Research seems to show that you can work a bit of overtime and still put out great work while enjoying some free time. 50 hours per week should be an absolute maximum and not every week should be a fifty-hour week. 

Management and employees should all be on the same page about how they measure success on the job. Ideally, it’s through completed work and customer satisfaction rather than about time spent on the clock regardless of what is produced while you’re clocked in. 

That might not be as achievable in some industries as it is in others. But maintaining an arbitrary work hour requirement that doesn’t match the amount of work there is to do will only lead to people goofing off on the job and might even make people start looking for better work elsewhere. 

From the employee’s perspective, there may not be much you can do to reduce the number of hours you work each week. Most of the time, management will tell you what the requirements of your role are while you’re being interviewed and onboarded and it’s up to you to live up to those expectations. If you can finish all your tasks significantly ahead of schedule every single day, you’re more likely to be rewarded with more tasks than with permission to knock off early.

It’s all about staying sane and preserving your energy and creativity for new projects to come. Here are a few quick tips for getting better working hours:

  • Communication

Expressing your fatigue and any problems you’re having at your job will give management an idea of where solutions are needed. Maybe you shouldn’t plague them with every problem that arises, but when you can’t find a workaround and you’re approaching complete exhaustion, you should tell them about it.

  • Find New Metrics

For most creatives, project completion is a great standard for when work is complete. Deliverables are another way to measure works-in-progress. 

The most important thing is not to switch to these metrics and then work 60 hours a week with no overtime because it doesn’t matter until the work is finished. 

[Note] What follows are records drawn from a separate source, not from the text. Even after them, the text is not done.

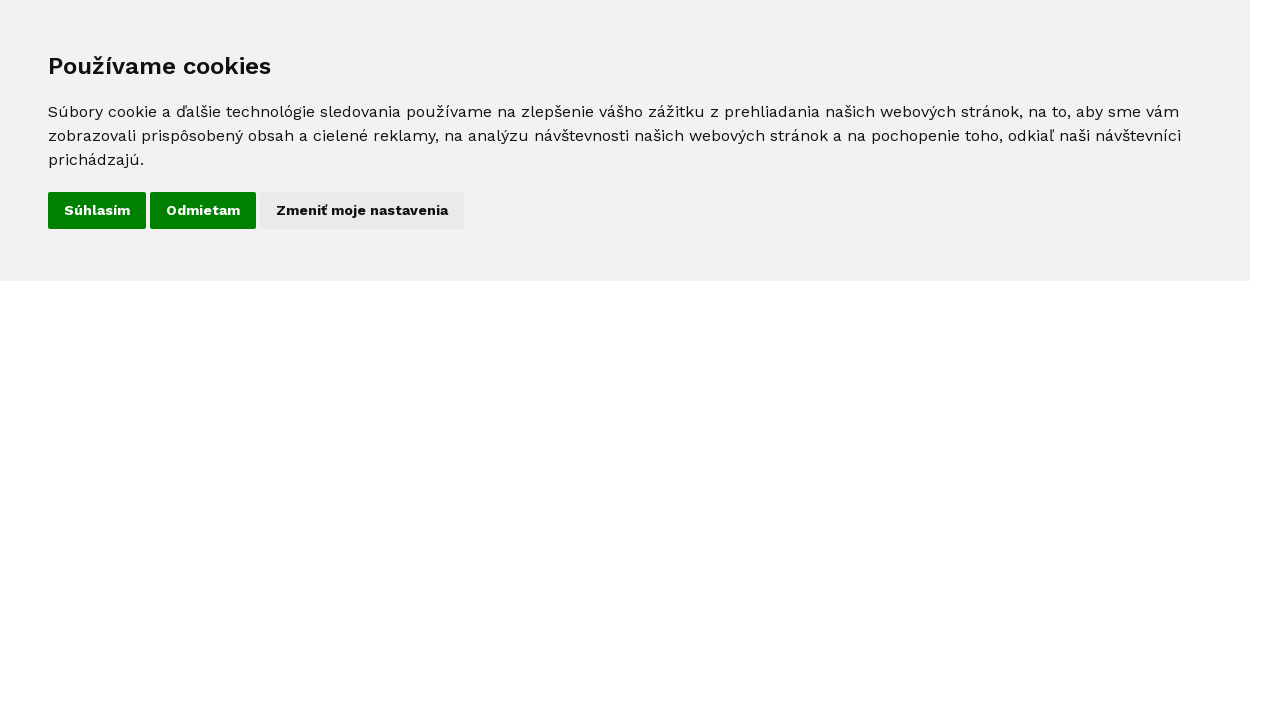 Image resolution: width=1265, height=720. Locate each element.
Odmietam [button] (203, 210)
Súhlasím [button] (97, 210)
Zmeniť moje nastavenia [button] (362, 210) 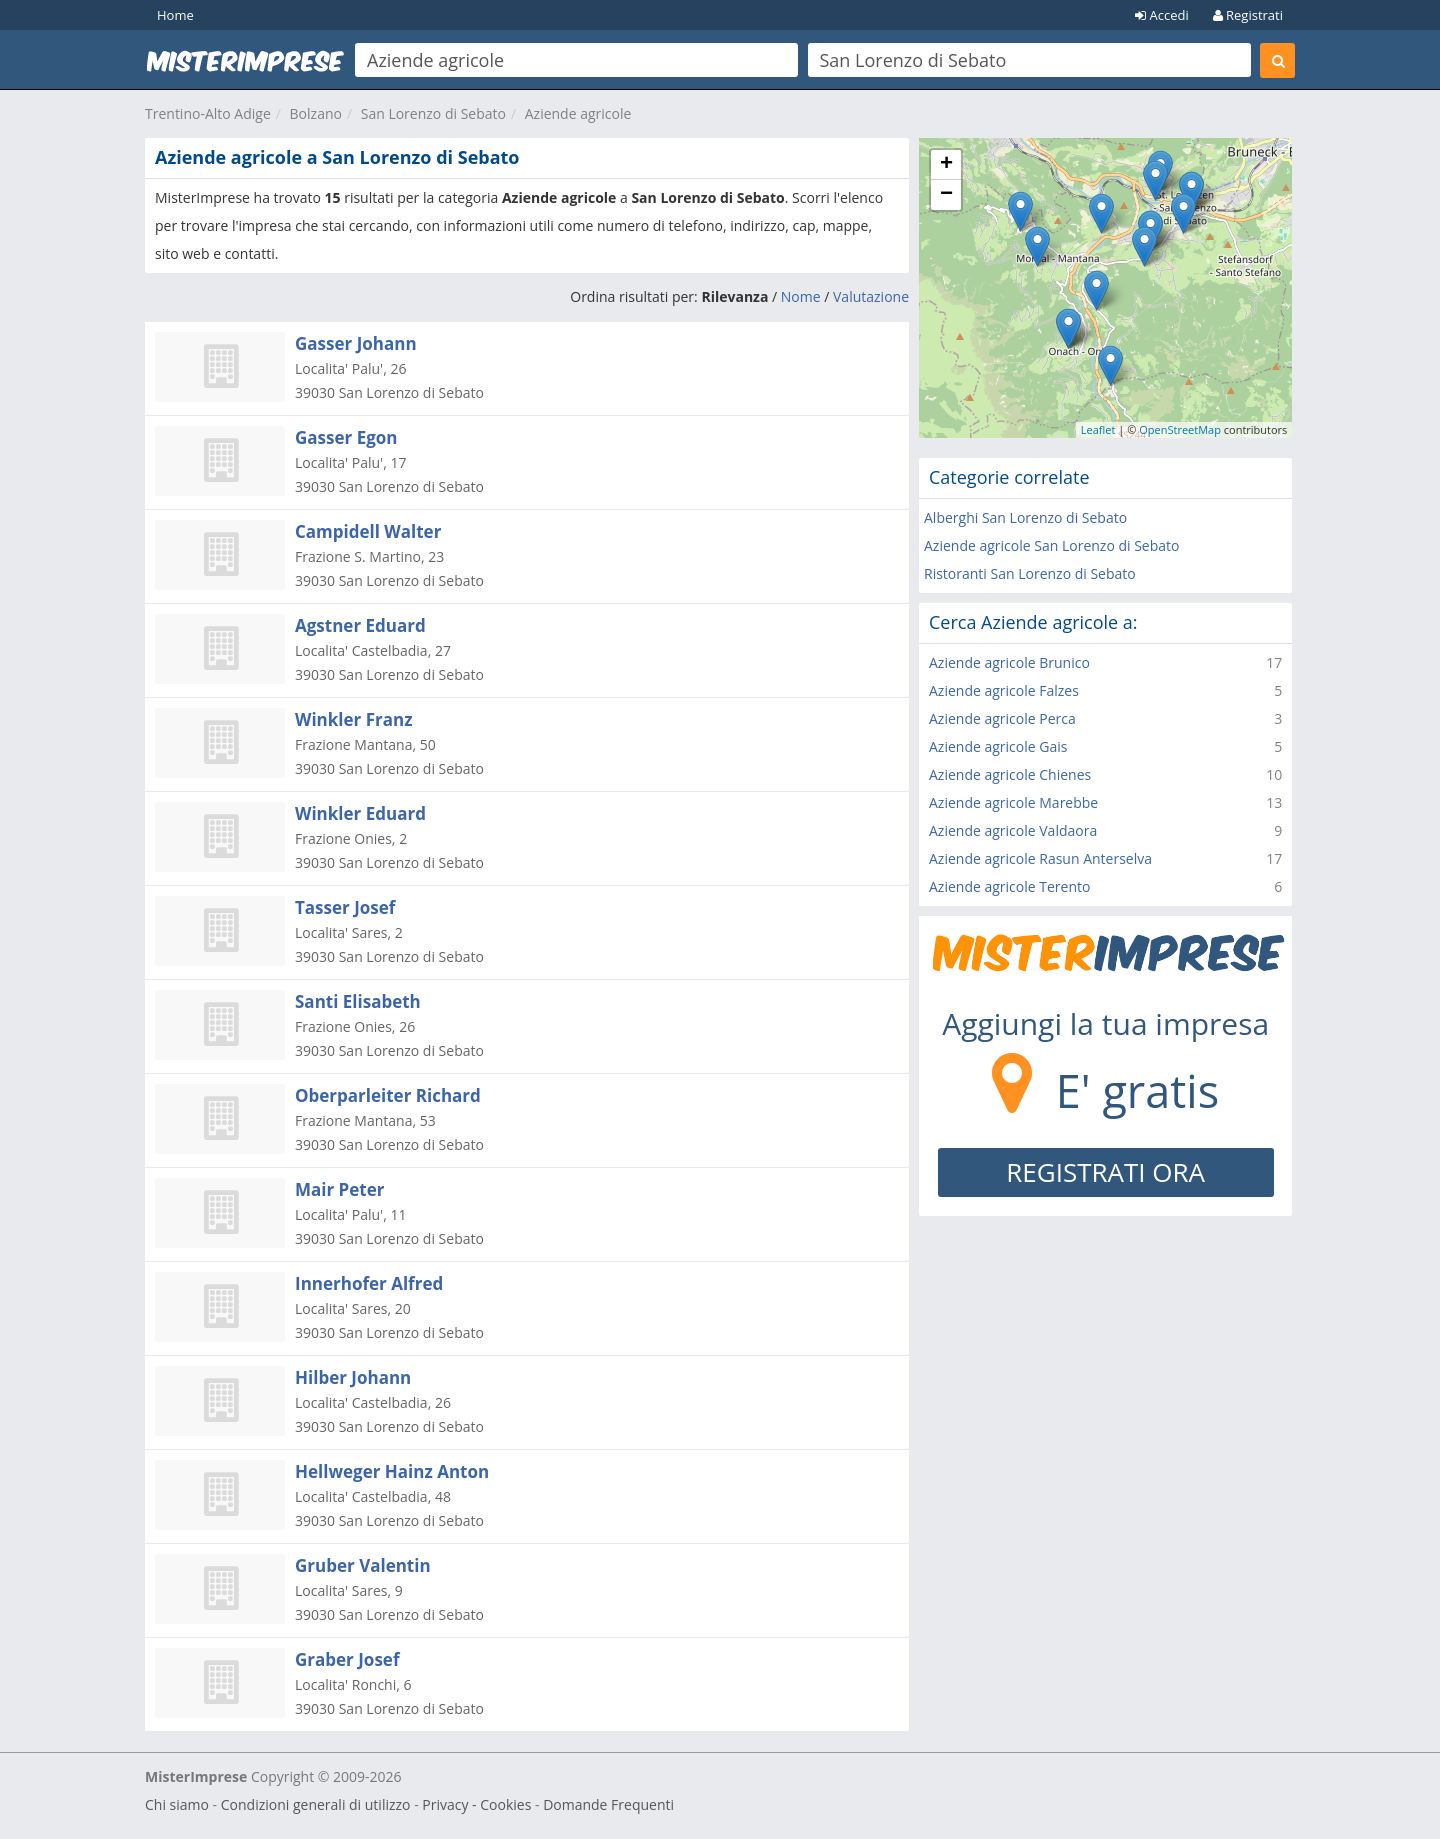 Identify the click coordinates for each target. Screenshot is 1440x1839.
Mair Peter (339, 1189)
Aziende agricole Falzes (1004, 690)
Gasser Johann (356, 343)
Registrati (1248, 15)
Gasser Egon (346, 437)
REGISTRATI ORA (1105, 1172)
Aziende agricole (578, 113)
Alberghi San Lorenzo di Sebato (1025, 517)
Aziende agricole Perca (1002, 718)
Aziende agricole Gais (998, 746)
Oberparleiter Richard (388, 1095)
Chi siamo (177, 1804)
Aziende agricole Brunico (1009, 662)
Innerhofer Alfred (369, 1283)
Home (175, 15)
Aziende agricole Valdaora (1013, 830)
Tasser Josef (345, 907)
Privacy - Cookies (476, 1804)
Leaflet (1098, 429)
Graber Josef (347, 1659)
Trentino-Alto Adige (208, 113)
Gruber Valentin (363, 1565)
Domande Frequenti (608, 1804)
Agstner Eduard (360, 625)
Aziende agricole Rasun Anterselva (1040, 858)
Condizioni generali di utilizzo (316, 1804)
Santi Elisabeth (358, 1001)
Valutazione (871, 296)
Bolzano (316, 113)
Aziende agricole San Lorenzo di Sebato (1052, 545)
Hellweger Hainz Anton (392, 1471)
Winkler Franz (354, 719)
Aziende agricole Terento (1009, 886)
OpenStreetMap (1180, 429)
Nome (801, 296)
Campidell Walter (368, 531)
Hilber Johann (353, 1377)
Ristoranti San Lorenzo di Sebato (1030, 573)
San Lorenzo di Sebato (433, 113)
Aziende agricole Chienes (1010, 774)
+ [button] (946, 165)
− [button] (946, 195)
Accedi (1162, 15)
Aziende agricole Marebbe (1013, 802)
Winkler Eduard (360, 813) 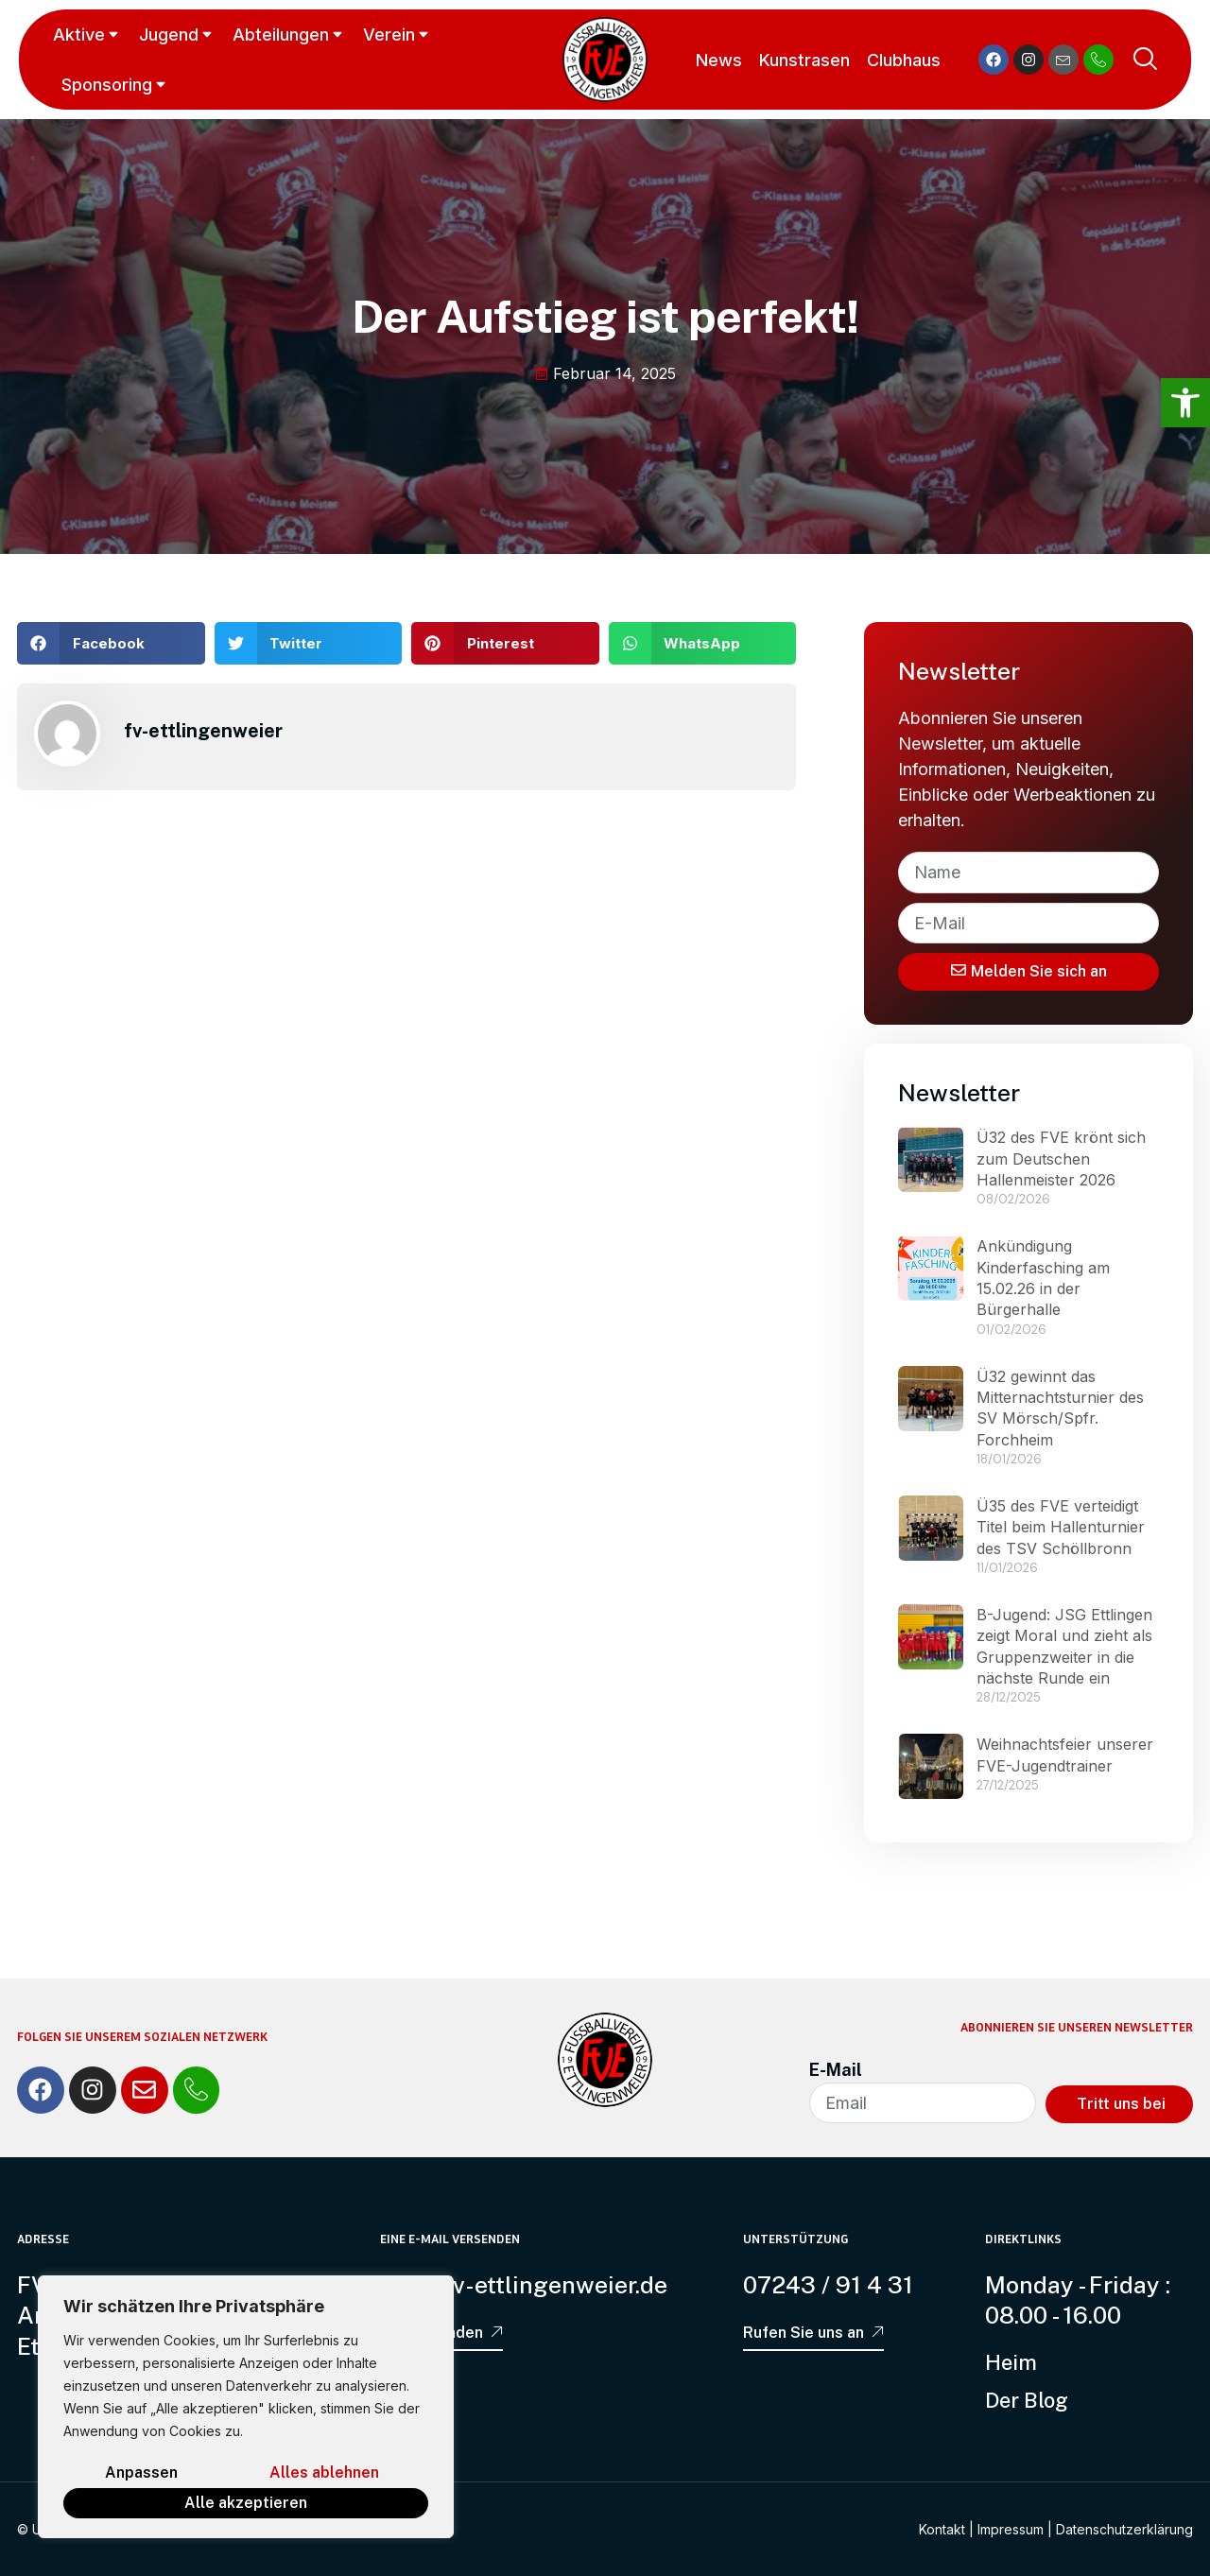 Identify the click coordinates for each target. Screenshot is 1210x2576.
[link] (1185, 402)
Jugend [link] (177, 34)
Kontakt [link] (942, 2529)
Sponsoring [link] (115, 85)
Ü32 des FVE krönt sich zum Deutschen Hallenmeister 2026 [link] (1061, 1158)
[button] (111, 643)
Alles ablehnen (324, 2472)
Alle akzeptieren (245, 2503)
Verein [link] (397, 34)
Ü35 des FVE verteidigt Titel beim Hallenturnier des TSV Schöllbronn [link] (1061, 1527)
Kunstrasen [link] (804, 60)
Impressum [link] (1010, 2529)
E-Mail (835, 2070)
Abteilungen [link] (289, 34)
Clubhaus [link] (904, 60)
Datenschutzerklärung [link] (1124, 2529)
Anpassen (141, 2472)
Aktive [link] (87, 34)
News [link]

  • Watch Out for Edit Requests

Freelancers face this most frequently but it can happen to other creatives as well. Clients and stakeholders sending you back to the drawing board can make the working hours stack up, so make sure you’re prototyping effectively and handing in the highest-quality work to save yourself from getting overworked. 

A group of people hanging out near a swimming pool in a grassy area.
Don’t work so much that you forget to live your life.

Conclusion:

So, how many hours should you work per week? Most research says a little more than 40 hours per week is the sweet spot. But if you can get by with less and still make enough and put out great work, you absolutely should. If it takes a bit longer to produce work that makes you proud, that’s alright too. 

The most important thing is to avoid being overworked and burning out. Avoiding so by actively aiming for a fair workweek will preserve your ability to put out great work and keep you on the career path you want.